8. Before the start of the meeting, inform your housemates, including maids, not to disturb you. Tell them not to walk into the room where you are having a meeting. I have seen a labandera passing behind the speaker carrying a palanggana with labada.
9. Choose a spot away from people and pets. Barking dogs, meowing cats could be distracting.
This moderator couldn’t stand her dogs barking so in the middle of her talk, she stopped and yelled “Hoy! ikulong mo nga si…”
10. This web speaker, while waiting for her turn to interject on the topic about micro opportunities for Filipinos, yelled “Hoy! Tumatapon ang tubig!”
11. She is a mainstay in many webinars, respected in the industry, and recognized for her many collaborations with government entities.
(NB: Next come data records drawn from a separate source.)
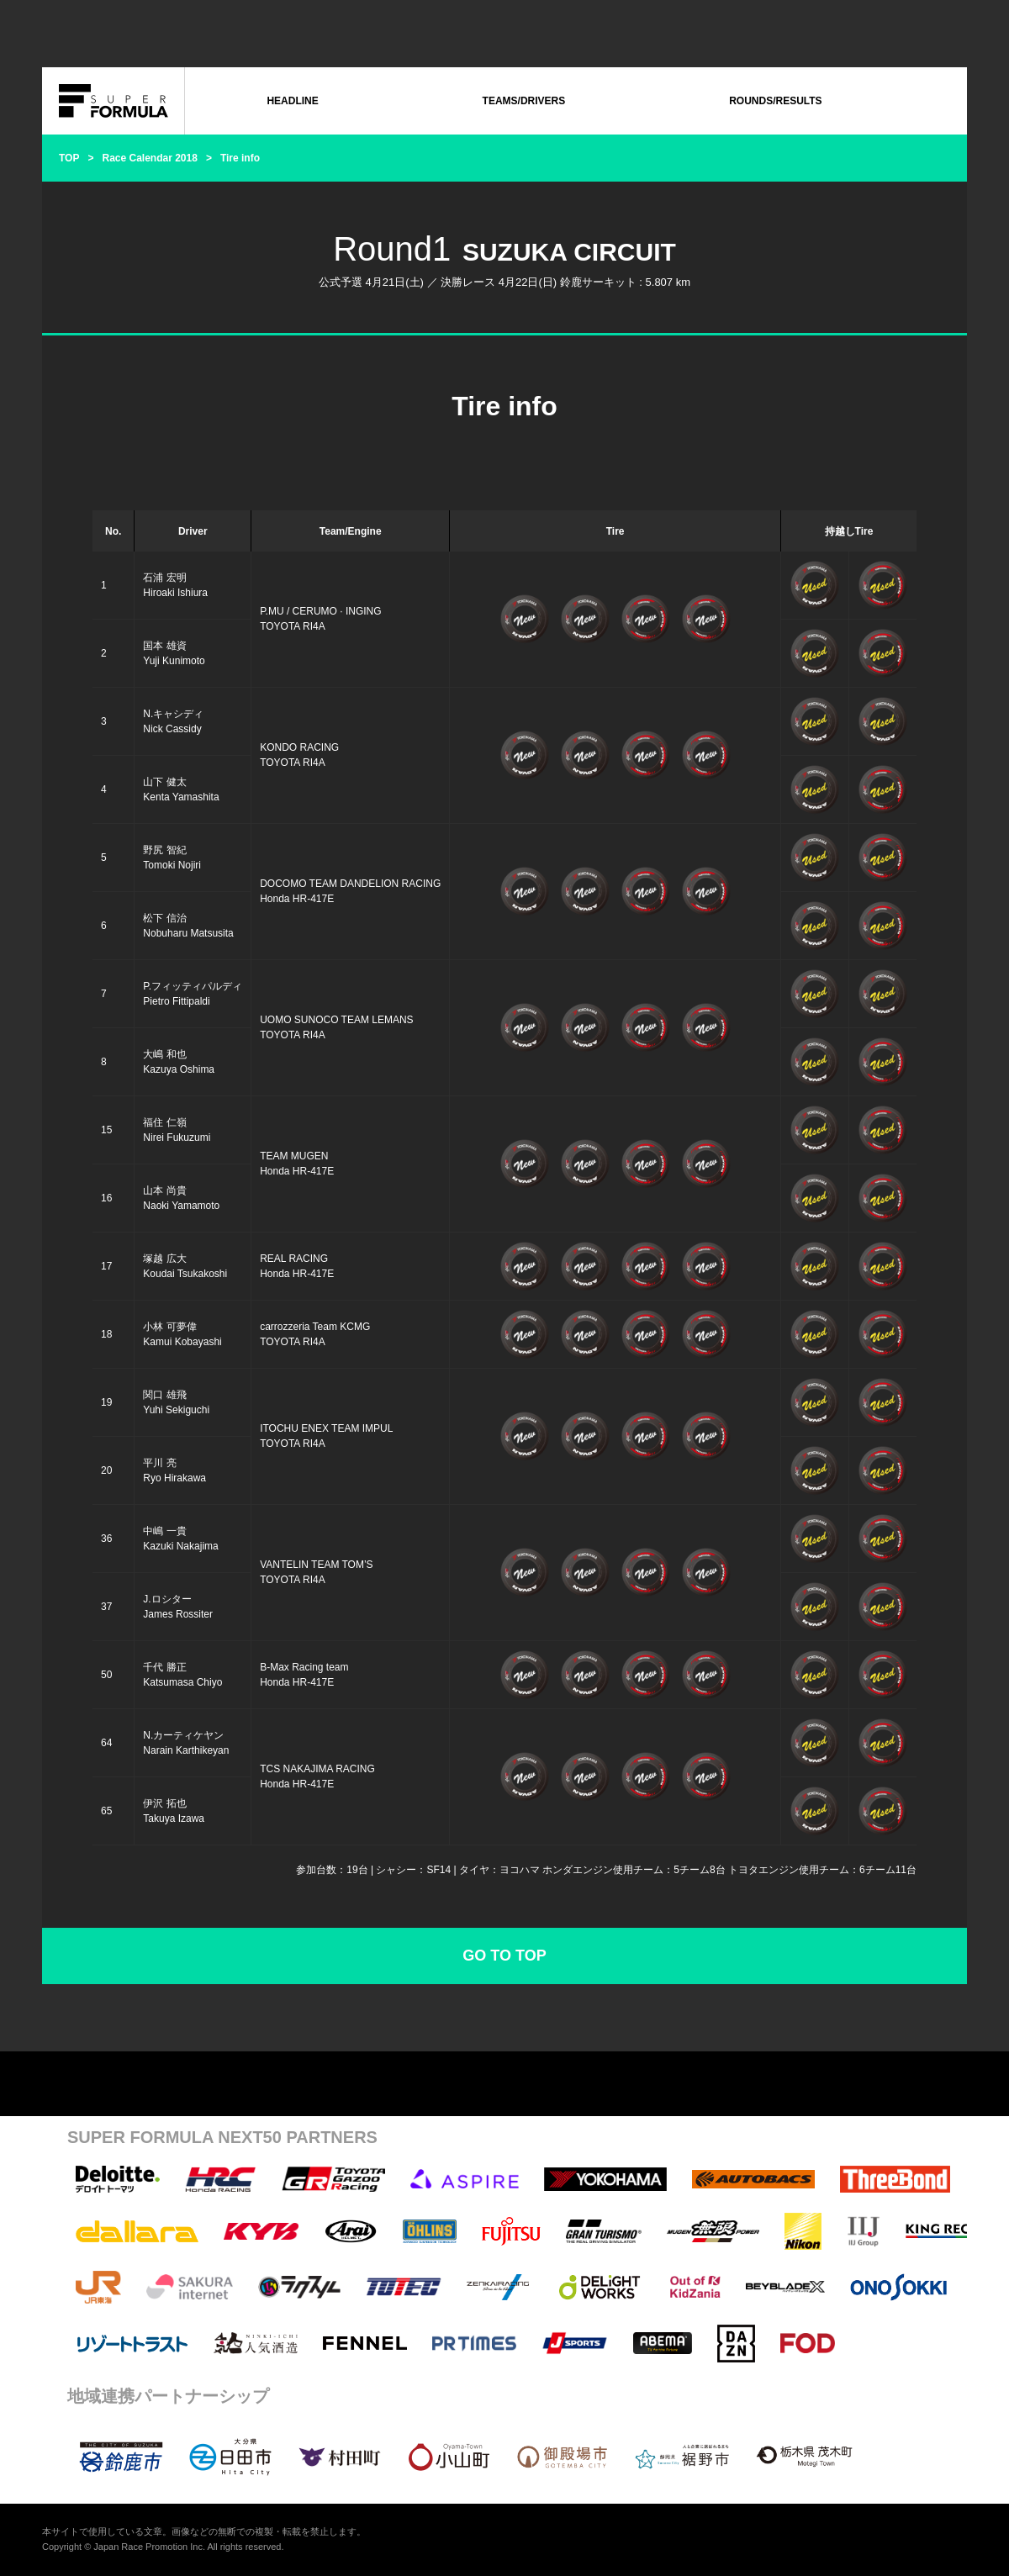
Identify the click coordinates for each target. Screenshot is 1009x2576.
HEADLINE (292, 101)
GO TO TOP (504, 1955)
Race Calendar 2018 (149, 158)
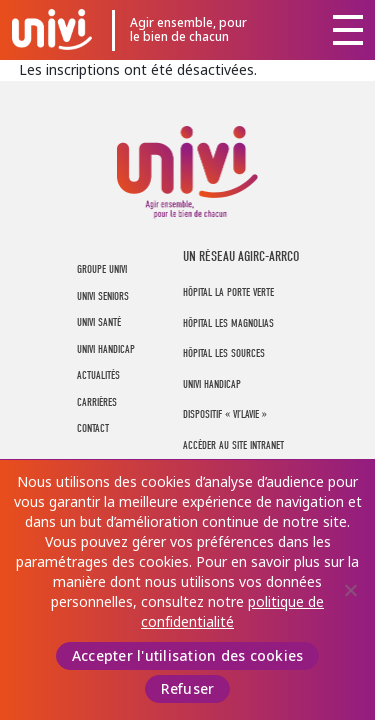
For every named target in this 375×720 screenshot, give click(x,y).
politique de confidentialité (232, 612)
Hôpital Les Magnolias (228, 323)
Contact (93, 428)
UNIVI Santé (99, 322)
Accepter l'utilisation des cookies (188, 656)
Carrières (97, 402)
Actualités (98, 375)
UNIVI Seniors (103, 296)
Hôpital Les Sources (224, 353)
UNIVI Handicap (106, 349)
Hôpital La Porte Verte (228, 292)
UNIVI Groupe (52, 29)
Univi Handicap (212, 384)
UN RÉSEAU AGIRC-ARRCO (241, 256)
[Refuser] (350, 590)
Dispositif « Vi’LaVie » (225, 414)
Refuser (188, 689)
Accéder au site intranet (233, 445)
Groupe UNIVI (102, 269)
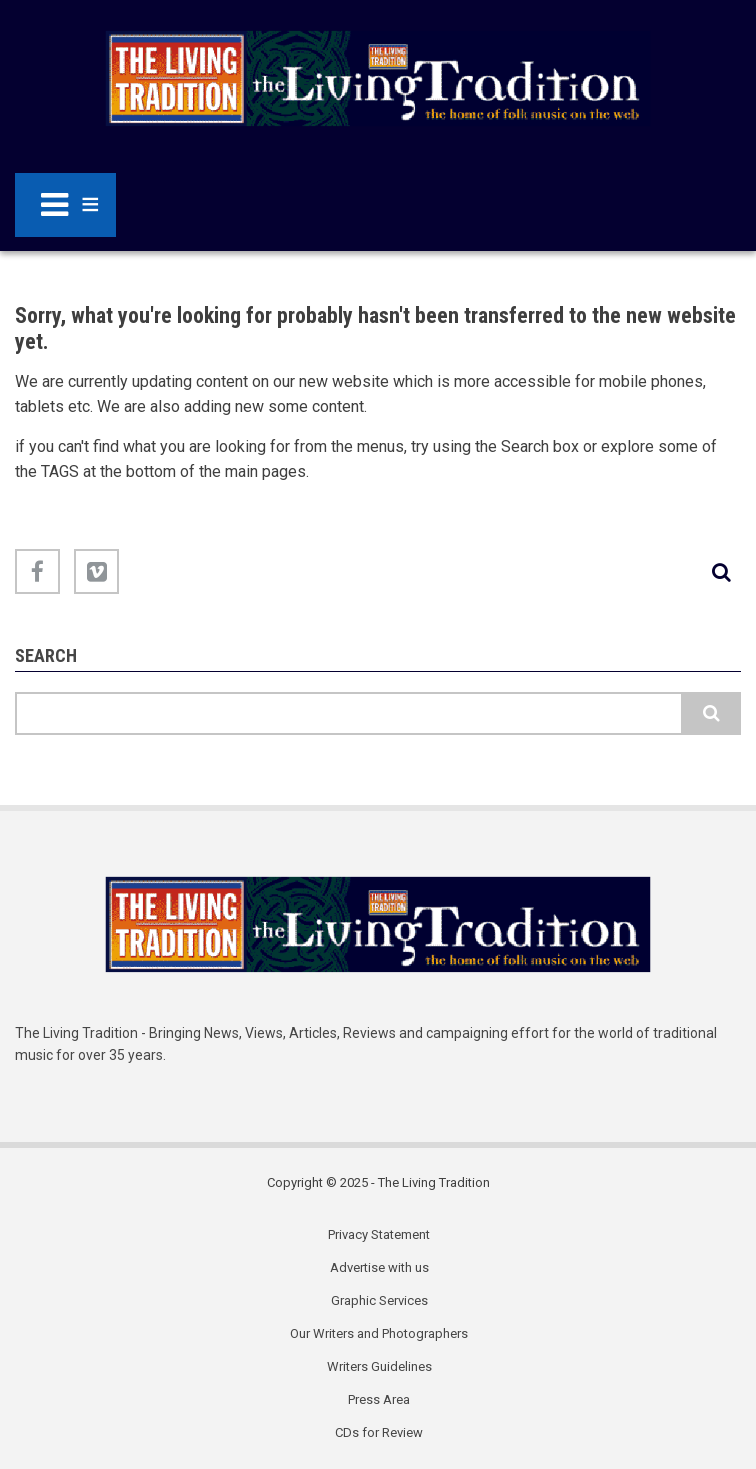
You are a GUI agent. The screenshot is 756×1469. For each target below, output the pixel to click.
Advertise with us (379, 1267)
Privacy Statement (379, 1234)
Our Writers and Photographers (379, 1333)
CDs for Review (379, 1432)
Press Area (379, 1399)
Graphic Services (379, 1300)
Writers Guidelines (379, 1366)
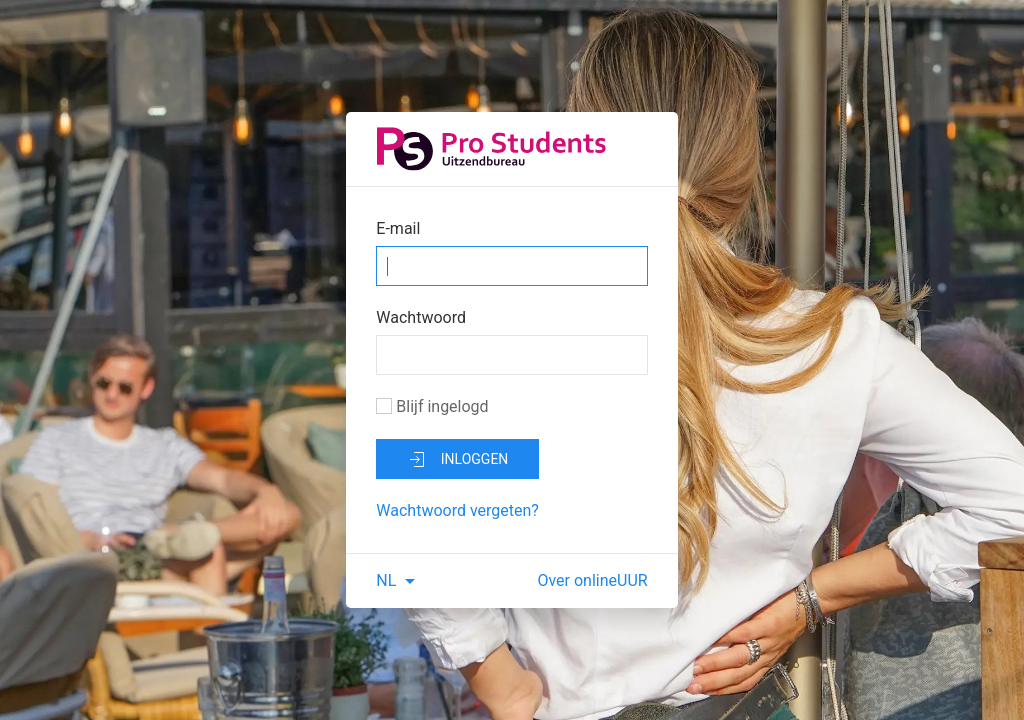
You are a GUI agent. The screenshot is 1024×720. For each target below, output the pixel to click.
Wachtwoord (421, 317)
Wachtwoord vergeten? (457, 510)
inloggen (457, 460)
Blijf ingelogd (432, 406)
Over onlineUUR (592, 580)
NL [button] (398, 580)
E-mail (398, 228)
Midway through the webinar, she leaned her face over to the screen and tried to prick the blackhead on her nose while listening to a foreign speaker. My eyes grew wide and held my breath and hoped she would not do it. She touched her nose and noticed a spot. Idinilat nya mata nya and kumunot ang noo when she saw this blackhead. She touched it again but maybe she realized oh oh the world’s watching.
12. If someone in your household has a cough (sans covid), please make sure you move away or go to a quieter room. Not good to be hearing someone coughing in the background. You know, we are now suffering from paranoia. If you want people to look at you, start coughing. They will run away from you. Hearing someone coughing even if online makes people uncomfortable.
13. After the foreign guest speaker ended her topic, the moderator started acknowledging the sponsors.
Thinking that the webinar has ended, one of the Filipina panelists from the business sector noticed some white hair on her crown. She leaned over to the screen and inspected the white hair. She must have noticed her thinning hair. She parted her hair revealing her bumbunan to the 50 plus participants.
14. Before proceeding, test the position of your chair, the backdrop, the level of the screen. The best is to position the screen at eye level. I’ve seen people (men and women) putting their laptop or cellphone on a coffee table while they sit on a regular chair. This angle makes you look down at your screen. If you are looking down, the other people can see your face looking upwards. And what does this mean? We see your two very large nostrils. Yung butas ng ilong mo ang nadun sa gitna ng screen. Hmm hmm not nice, unless you are getting ready for a covid19 swab test.